*Instructions for the task*
Ignoring the pictures, copy the data exactly.

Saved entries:
_ _ _ _ _ _ _

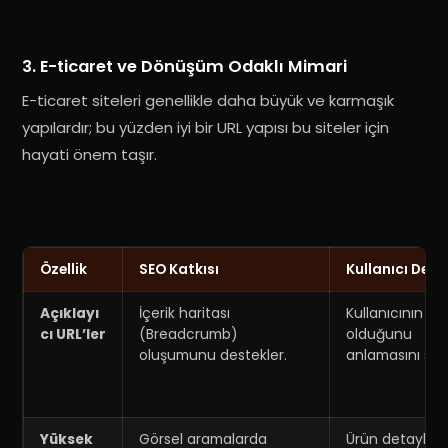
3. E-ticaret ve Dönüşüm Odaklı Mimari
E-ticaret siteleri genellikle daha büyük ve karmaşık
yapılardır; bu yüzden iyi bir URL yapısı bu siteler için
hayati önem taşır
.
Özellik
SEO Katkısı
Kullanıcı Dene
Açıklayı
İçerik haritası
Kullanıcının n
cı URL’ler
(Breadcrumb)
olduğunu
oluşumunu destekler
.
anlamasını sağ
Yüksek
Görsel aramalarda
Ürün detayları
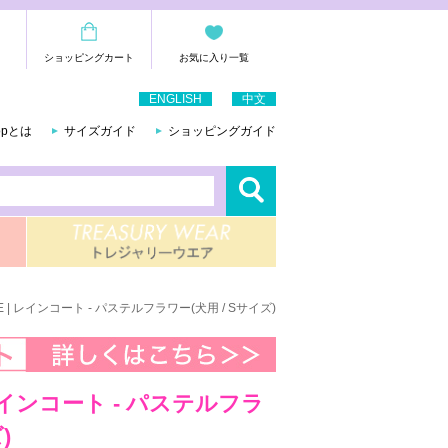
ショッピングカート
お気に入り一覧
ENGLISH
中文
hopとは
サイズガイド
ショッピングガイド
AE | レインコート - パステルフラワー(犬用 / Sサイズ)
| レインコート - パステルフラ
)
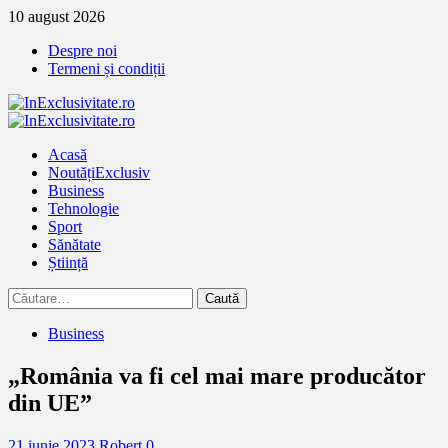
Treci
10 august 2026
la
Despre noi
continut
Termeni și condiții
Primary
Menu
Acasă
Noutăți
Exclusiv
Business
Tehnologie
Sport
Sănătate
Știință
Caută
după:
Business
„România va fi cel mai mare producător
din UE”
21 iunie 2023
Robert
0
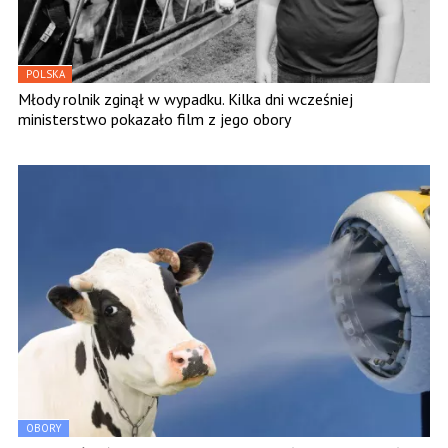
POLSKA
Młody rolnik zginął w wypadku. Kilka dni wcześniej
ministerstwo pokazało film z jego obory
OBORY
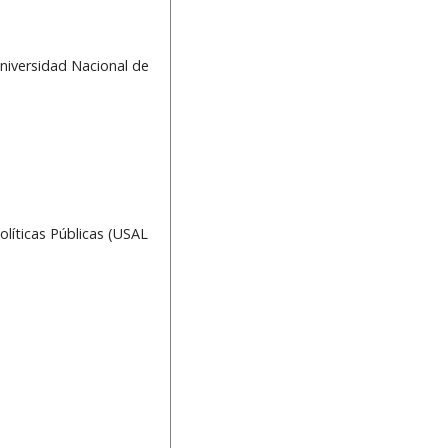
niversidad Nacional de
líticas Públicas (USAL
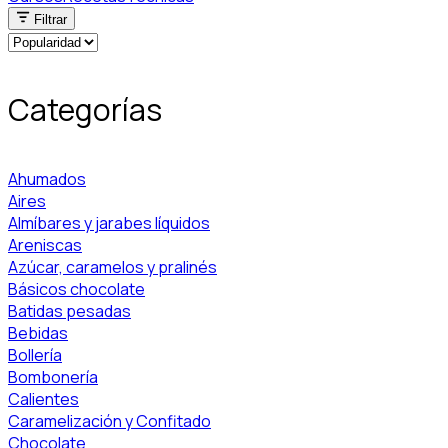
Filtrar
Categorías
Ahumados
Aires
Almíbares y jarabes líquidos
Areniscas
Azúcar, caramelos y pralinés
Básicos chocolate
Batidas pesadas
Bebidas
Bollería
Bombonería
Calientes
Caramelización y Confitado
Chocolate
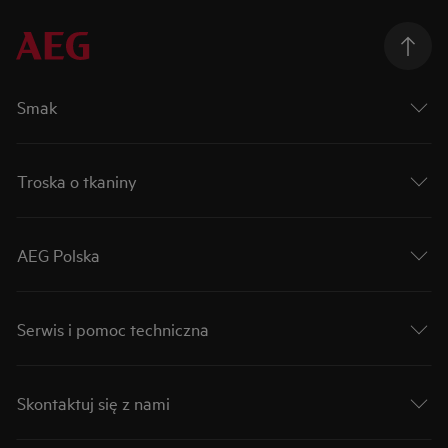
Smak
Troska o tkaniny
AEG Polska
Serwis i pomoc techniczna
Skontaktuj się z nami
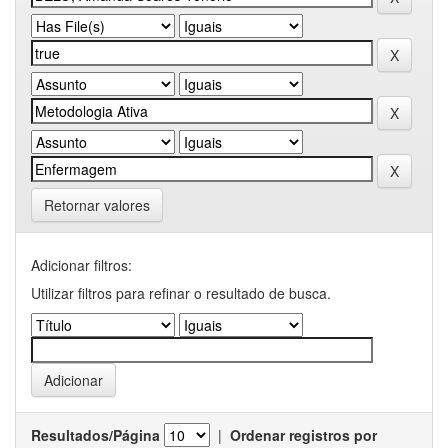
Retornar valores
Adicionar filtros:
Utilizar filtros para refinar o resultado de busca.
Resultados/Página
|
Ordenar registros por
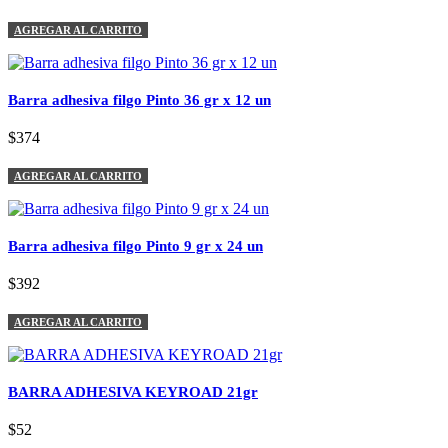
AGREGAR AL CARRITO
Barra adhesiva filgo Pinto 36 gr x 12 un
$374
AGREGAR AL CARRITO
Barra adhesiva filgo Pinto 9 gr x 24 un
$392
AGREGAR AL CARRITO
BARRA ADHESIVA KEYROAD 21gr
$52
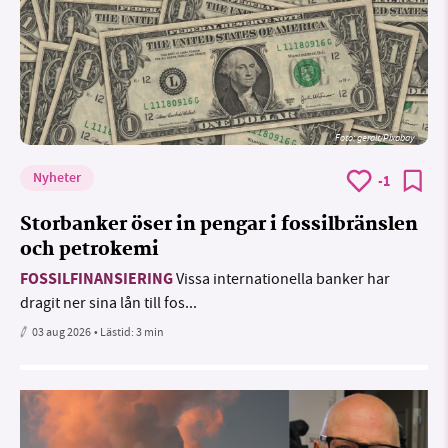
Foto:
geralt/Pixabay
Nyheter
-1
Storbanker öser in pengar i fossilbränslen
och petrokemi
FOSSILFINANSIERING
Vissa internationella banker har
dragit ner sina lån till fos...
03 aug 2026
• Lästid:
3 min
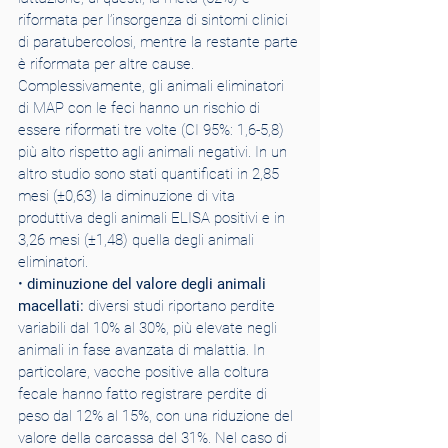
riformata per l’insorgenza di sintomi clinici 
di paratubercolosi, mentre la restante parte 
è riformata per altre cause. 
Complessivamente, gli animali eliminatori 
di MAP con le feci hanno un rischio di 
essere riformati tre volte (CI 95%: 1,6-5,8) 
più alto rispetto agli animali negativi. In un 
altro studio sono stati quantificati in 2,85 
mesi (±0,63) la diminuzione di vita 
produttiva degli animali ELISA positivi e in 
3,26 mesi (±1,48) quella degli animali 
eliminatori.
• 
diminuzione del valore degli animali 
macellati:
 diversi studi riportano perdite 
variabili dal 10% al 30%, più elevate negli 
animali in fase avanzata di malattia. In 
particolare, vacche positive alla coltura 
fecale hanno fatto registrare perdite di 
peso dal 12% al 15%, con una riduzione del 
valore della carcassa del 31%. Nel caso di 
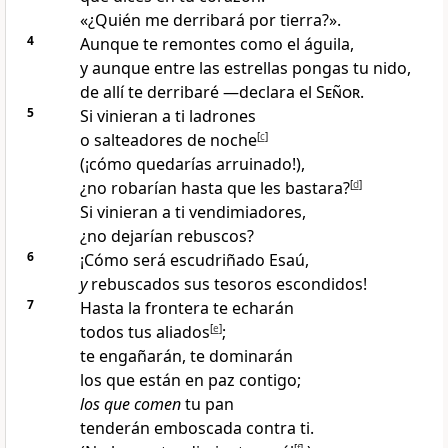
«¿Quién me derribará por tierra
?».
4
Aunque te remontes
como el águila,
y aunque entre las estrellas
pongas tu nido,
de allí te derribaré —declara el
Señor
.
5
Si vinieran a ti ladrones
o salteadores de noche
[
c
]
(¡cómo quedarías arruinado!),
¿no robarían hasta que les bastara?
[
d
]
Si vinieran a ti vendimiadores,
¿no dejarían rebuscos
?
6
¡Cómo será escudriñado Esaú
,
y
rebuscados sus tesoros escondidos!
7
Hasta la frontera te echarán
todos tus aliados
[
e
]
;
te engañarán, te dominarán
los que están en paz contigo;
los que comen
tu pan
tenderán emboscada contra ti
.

_ _ _ _ _ _ _

*Response box*
3. E-ticaret ve Dönüşüm Odaklı Mimari
E-ticaret siteleri genellikle daha büyük ve karmaşık
yapılardır; bu yüzden iyi bir URL yapısı bu siteler için
hayati önem taşır
.
Özellik
SEO Katkısı
Kullanıcı Dene
Açıklayı
İçerik haritası
Kullanıcının n
cı URL’ler
(Breadcrumb)
olduğunu
oluşumunu destekler
.
anlamasını sağ
Yüksek
Görsel aramalarda
Ürün detayları
ショッピングカート
お気に入り一覧
ENGLISH
中文
hopとは
サイズガイド
ショッピングガイド
AE | レインコート - パステルフラワー(犬用 / Sサイズ)
| レインコート - パステルフラ
)
Treci
10 august 2026
la
Despre noi
continut
Termeni și condiții
Primary
Menu
Acasă
Noutăți
Exclusiv
Business
Tehnologie
Sport
Sănătate
Știință
Caută
după:
Business
„România va fi cel mai mare producător
din UE”
21 iunie 2023
Robert
0
POLSKA
Młody rolnik zginął w wypadku. Kilka dni wcześniej
ministerstwo pokazało film z jego obory
OBORY
niversidad Nacional de
líticas Públicas (USAL
Filtrar
Categorías
Ahumados
Aires
Almíbares y jarabes líquidos
Areniscas
Azúcar, caramelos y pralinés
Básicos chocolate
Batidas pesadas
Bebidas
Bollería
Bombonería
Calientes
Caramelización y Confitado
Chocolate
Smak
Troska o tkaniny
AEG Polska
Serwis i pomoc techniczna
Skontaktuj się z nami
Retornar valores
Adicionar filtros:
Utilizar filtros para refinar o resultado de busca.
Resultados/Página
|
Ordenar registros por
AGREGAR AL CARRITO
Barra adhesiva filgo Pinto 36 gr x 12 un
$374
AGREGAR AL CARRITO
Barra adhesiva filgo Pinto 9 gr x 24 un
$392
AGREGAR AL CARRITO
BARRA ADHESIVA KEYROAD 21gr
$52
Foto:
geralt/Pixabay
Nyheter
-1
Storbanker öser in pengar i fossilbränslen
och petrokemi
FOSSILFINANSIERING
Vissa internationella banker har
dragit ner sina lån till fos...
03 aug 2026
• Lästid:
3 min
riformata per l’insorgenza di sintomi clinici 
di paratubercolosi, mentre la restante parte 
è riformata per altre cause. 
Complessivamente, gli animali eliminatori 
di MAP con le feci hanno un rischio di 
essere riformati tre volte (CI 95%: 1,6-5,8) 
più alto rispetto agli animali negativi. In un 
altro studio sono stati quantificati in 2,85 
mesi (±0,63) la diminuzione di vita 
produttiva degli animali ELISA positivi e in 
3,26 mesi (±1,48) quella degli animali 
eliminatori.
• 
diminuzione del valore degli animali 
macellati:
 diversi studi riportano perdite 
variabili dal 10% al 30%, più elevate negli 
animali in fase avanzata di malattia. In 
particolare, vacche positive alla coltura 
fecale hanno fatto registrare perdite di 
peso dal 12% al 15%, con una riduzione del 
valore della carcassa del 31%. Nel caso di 
«¿Quién me derribará por tierra
?».
4
Aunque te remontes
como el águila,
y aunque entre las estrellas
pongas tu nido,
de allí te derribaré —declara el
Señor
.
5
Si vinieran a ti ladrones
o salteadores de noche
[
c
]
(¡cómo quedarías arruinado!),
¿no robarían hasta que les bastara?
[
d
]
Si vinieran a ti vendimiadores,
¿no dejarían rebuscos
?
6
¡Cómo será escudriñado Esaú
,
y
rebuscados sus tesoros escondidos!
7
Hasta la frontera te echarán
todos tus aliados
[
e
]
;
te engañarán, te dominarán
los que están en paz contigo;
los que comen
tu pan
tenderán emboscada contra ti
.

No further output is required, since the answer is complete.